_Task prompt_
All of the data below is to be written out again exactly.
*** Provided data Section Begins ***
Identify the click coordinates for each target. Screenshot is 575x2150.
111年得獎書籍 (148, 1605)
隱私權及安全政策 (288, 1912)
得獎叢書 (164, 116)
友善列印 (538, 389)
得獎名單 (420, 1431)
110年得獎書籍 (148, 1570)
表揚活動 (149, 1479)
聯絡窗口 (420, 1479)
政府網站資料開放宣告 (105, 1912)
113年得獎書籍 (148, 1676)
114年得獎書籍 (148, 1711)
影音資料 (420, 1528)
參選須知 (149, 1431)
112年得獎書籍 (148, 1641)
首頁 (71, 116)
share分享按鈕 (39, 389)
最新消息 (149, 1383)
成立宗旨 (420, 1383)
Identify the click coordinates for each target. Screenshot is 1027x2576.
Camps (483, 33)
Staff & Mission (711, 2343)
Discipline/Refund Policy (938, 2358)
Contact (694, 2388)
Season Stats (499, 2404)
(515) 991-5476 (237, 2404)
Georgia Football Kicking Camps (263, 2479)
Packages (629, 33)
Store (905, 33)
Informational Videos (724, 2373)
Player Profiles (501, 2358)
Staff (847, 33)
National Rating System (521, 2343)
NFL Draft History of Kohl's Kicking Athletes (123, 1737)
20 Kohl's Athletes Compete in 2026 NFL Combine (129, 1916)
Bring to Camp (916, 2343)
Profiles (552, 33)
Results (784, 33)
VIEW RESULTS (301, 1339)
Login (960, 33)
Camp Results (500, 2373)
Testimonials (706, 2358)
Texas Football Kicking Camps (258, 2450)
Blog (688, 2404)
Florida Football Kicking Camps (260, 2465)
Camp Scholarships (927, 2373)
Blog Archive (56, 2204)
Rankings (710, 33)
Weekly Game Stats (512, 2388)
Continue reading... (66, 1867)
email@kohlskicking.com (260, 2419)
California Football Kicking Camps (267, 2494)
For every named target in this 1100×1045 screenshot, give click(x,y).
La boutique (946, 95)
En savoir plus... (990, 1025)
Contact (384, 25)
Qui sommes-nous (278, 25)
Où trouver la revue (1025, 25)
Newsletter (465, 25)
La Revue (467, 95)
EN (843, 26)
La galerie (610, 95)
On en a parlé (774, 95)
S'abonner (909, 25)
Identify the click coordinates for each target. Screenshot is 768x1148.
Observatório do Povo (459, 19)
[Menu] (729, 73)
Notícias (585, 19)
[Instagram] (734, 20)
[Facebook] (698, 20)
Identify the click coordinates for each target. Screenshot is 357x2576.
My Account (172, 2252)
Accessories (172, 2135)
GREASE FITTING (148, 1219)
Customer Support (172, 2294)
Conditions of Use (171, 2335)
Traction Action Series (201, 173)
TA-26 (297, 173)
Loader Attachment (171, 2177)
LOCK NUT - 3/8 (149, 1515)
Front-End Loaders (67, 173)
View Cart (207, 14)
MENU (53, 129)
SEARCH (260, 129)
*** Provided data Section Ends ***
_Solution below_
Identify the click coordinates for each target. Screenshot is 575x2150.
111年得獎書籍 (148, 1605)
隱私權及安全政策 (288, 1912)
得獎叢書 (164, 116)
友善列印 (538, 389)
得獎名單 (420, 1431)
110年得獎書籍 (148, 1570)
表揚活動 (149, 1479)
聯絡窗口 (420, 1479)
政府網站資料開放宣告 (105, 1912)
113年得獎書籍 (148, 1676)
114年得獎書籍 (148, 1711)
影音資料 (420, 1528)
參選須知 (149, 1431)
112年得獎書籍 (148, 1641)
首頁 (71, 116)
share分享按鈕 (39, 389)
最新消息 (149, 1383)
成立宗旨 (420, 1383)
Identify the click coordinates for each target. Screenshot is 1027x2576.
Camps (483, 33)
Staff & Mission (711, 2343)
Discipline/Refund Policy (938, 2358)
Contact (694, 2388)
Season Stats (499, 2404)
(515) 991-5476 (237, 2404)
Georgia Football Kicking Camps (263, 2479)
Packages (629, 33)
Store (905, 33)
Informational Videos (724, 2373)
Player Profiles (501, 2358)
Staff (847, 33)
National Rating System (521, 2343)
NFL Draft History of Kohl's Kicking Athletes (123, 1737)
20 Kohl's Athletes Compete in 2026 NFL Combine (129, 1916)
Bring to Camp (916, 2343)
Profiles (552, 33)
Results (784, 33)
VIEW RESULTS (301, 1339)
Login (960, 33)
Camp Results (500, 2373)
Testimonials (706, 2358)
Texas Football Kicking Camps (258, 2450)
Blog (688, 2404)
Florida Football Kicking Camps (260, 2465)
Camp Scholarships (927, 2373)
Blog Archive (56, 2204)
Rankings (710, 33)
Weekly Game Stats (512, 2388)
Continue reading... (66, 1867)
email@kohlskicking.com (260, 2419)
California Football Kicking Camps (267, 2494)
For every named target in this 1100×1045 screenshot, give click(x,y).
La boutique (946, 95)
En savoir plus... (990, 1025)
Contact (384, 25)
Qui sommes-nous (278, 25)
Où trouver la revue (1025, 25)
Newsletter (465, 25)
La Revue (467, 95)
EN (843, 26)
La galerie (610, 95)
On en a parlé (774, 95)
S'abonner (909, 25)
Identify the click coordinates for each target. Screenshot is 768x1148.
Observatório do Povo (459, 19)
[Menu] (729, 73)
Notícias (585, 19)
[Instagram] (734, 20)
[Facebook] (698, 20)
Identify the click coordinates for each target. Screenshot is 357x2576.
My Account (172, 2252)
Accessories (172, 2135)
GREASE FITTING (148, 1219)
Customer Support (172, 2294)
Conditions of Use (171, 2335)
Traction Action Series (201, 173)
TA-26 (297, 173)
Loader Attachment (171, 2177)
LOCK NUT - 3/8 (149, 1515)
Front-End Loaders (67, 173)
View Cart (207, 14)
MENU (53, 129)
SEARCH (260, 129)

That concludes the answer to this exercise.